反面、遺産分割協議ではそもそも話し合いがまとまらなければ、また調停などで提示された配分に納得できなければそれこそ遺恨が残るんではないでしょうか?
また、話し合いがまとまらない状況が長く続けば相続税申告など期限があるものについて不利になることもあります。

ちなみに「子どもに均等に財産を渡したい場合には遺言を作る必要はなく、遺産分割協議をすれば良い」と書いてありますが、遺産分割がさもうまくいくような表現で違和感があります。金融資産のような分けやすい財産のみならまだしも、不動産のような分割が難しい財産は遺産分割が大変になります。平等にしようと不動産を複数人の子どもに均等に持分を持たせた場合には、片方は売りたい、もう片方は貸したいなどその後の財産管理に不便が出る可能性があります。また、全員で売却すれば良いという話もありますが、売却金額が合意できるかも不透明です。早く売りたい子ども、相場で買ってくれる人が出てくるまで待ちたい子どもなど遺恨が残る可能性があります。

結論としては、どちらも遺恨が残る可能性があるが、どちらが相続人にとって良いのかを見極めることです。
遺言があるから遺恨が残るという図式は成り立たないと考えます。

② 遺言の欠点は全相続人に査定が公開されてしまうから、の違和感

配分の多寡を決めることは相続人に対する通知表のようなものであり、それが揉め事の火種になるからやめた方がよいというものにも違和感を覚えました。
通知表のようなもの、これは確かにそうかもしれません。「長男には他の相続人より多く」などと書かれていれば、長男以外の相続人はもどかしい気持ちになります。
ただし、通知表を出される可能性があるならそれ相応の対処をする必要があるのも事実です。
学校ではテストの成績で通知表が出されるならテスト勉強する、と言うのと同じ理屈だと考えます。

すなわち、相続人も亡くなる人のことをキチンと手当(介護や声かけ、気にかけているというアピール)をすべきです。
それをしなかった結果、通知表の結果が悪い(=遺言により配分を少なくされた)ことに文句を言うのはおかしいと思います。

遺言を作成する主な目的は、自らの財産を自らが望む人に配分することです。
遺言者があげたくなるような相続人になることも必要だと考えます。

記事では遺言を書かずに対策する方法として、事前に配分を伝えておくことを勧めています。手法としては賛成ですが、性善説でのみ成り立つ図式だと考えます。
私が過去に相談したお客様では、生前の話し合いで「このような配分で相続人が納得したから遺言は作成しない」という人が、実際に両親が亡くなった場合に手のひらを返してやはり財産が欲しいという話をされたケースもありました。

このような例から、事前に配分を決めたならその結果を基に遺言を作成しておくことが対策になると思います。

まとめ

私の経験からは、揉めたらどうするかを前提に相続対策を考える方が良いと思っています。
遺言を作るから揉めるという記事とは全く反対の考えですが、遺言がない場合でも揉めます。むしろ遺言がない方が揉めます。これは2,000先以上の相続相談を受けてきた実績から言えることです。
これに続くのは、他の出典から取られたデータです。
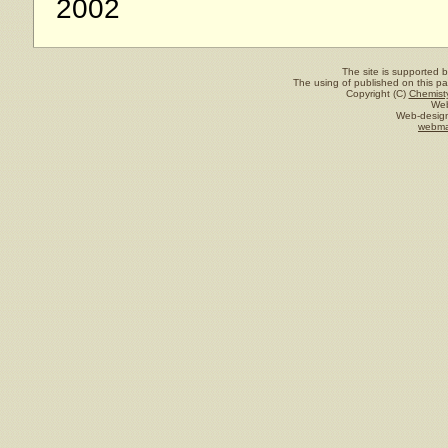
2002
The site is supported 
The using of published on this pag
Copyright (C)
Chemisty
Web
Web-design
webma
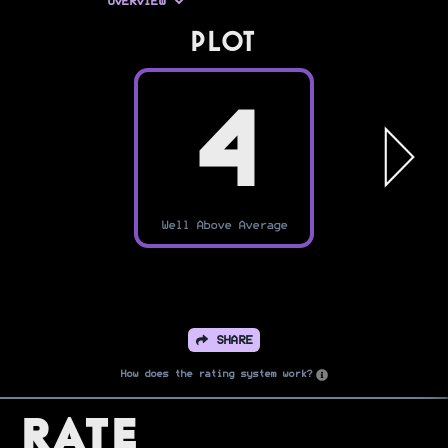
OVERVIEW
PLOT
4
Well Above Average
SHARE
How does the rating system work?
Rate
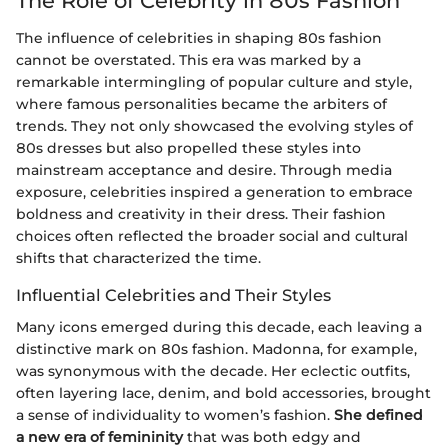
The Role of Celebrity in 80s Fashion
The influence of celebrities in shaping 80s fashion
cannot be overstated. This era was marked by a
remarkable intermingling of popular culture and style,
where famous personalities became the arbiters of
trends. They not only showcased the evolving styles of
80s dresses but also propelled these styles into
mainstream acceptance and desire. Through media
exposure, celebrities inspired a generation to embrace
boldness and creativity in their dress. Their fashion
choices often reflected the broader social and cultural
shifts that characterized the time.
Influential Celebrities and Their Styles
Many icons emerged during this decade, each leaving a
distinctive mark on 80s fashion. Madonna, for example,
was synonymous with the decade. Her eclectic outfits,
often layering lace, denim, and bold accessories, brought
a sense of individuality to women’s fashion.
She defined
a new era of femininity
that was both edgy and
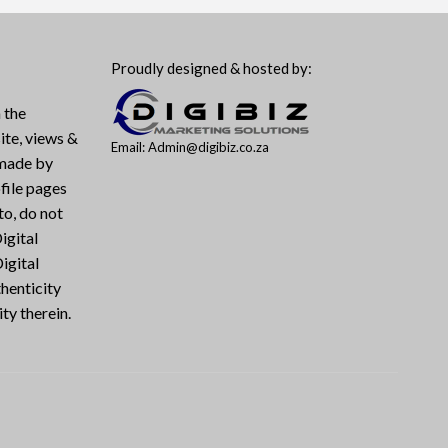
Proudly designed & hosted by:
 the
ite, views &
Email: Admin@digibiz.co.za
 made by
file pages
to, do not
igital
igital
henticity
ty therein.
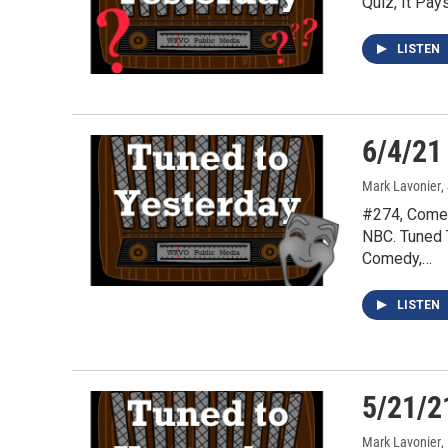
Quiz, It Pa
LISTEN
6/4/21
Mark Lavonier
,
#274, Comed
NBC. Tuned 
Comedy,…
LISTEN
5/21/2
Mark Lavonier
,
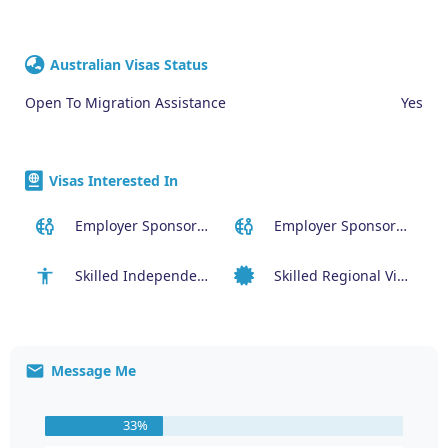
Australian Visas Status
Open To Migration Assistance
Yes
Visas Interested In
Employer Sponsored (SID) Visa (482)
Employer Sponsored Regional Visa (494)
Skilled Independent Visa (189)
Skilled Regional Visa (491)
Message Me
33%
高いお金を払って遺言を作成する必要はないという部分についてですが、遺言は費用負担ゼロで作成することもできます。また、遺言があったとしても相続人の同意があれば遺言を使わずとも遺産分割をすることも可能です。

平均的な家庭では遺言は不要との記載もありましたが、「平均的な家庭」とはなんでしょうか?
大抵の人は自分は「平均的な家庭」だと思うのではないでしょうか?そうではなく、誰しもが遺言を作成すべきだと思います。

付言事項の記載など賛同する部分もあった記事でしたが、これを読んだ人が「ウチは遺言いらないね」とならないように注意喚起の目的でこの記事を書きました。
個々の事情を勘案して対策を実行してもらいたいと思います。

※ このコラムは記事を書いている人を非難するものではありません。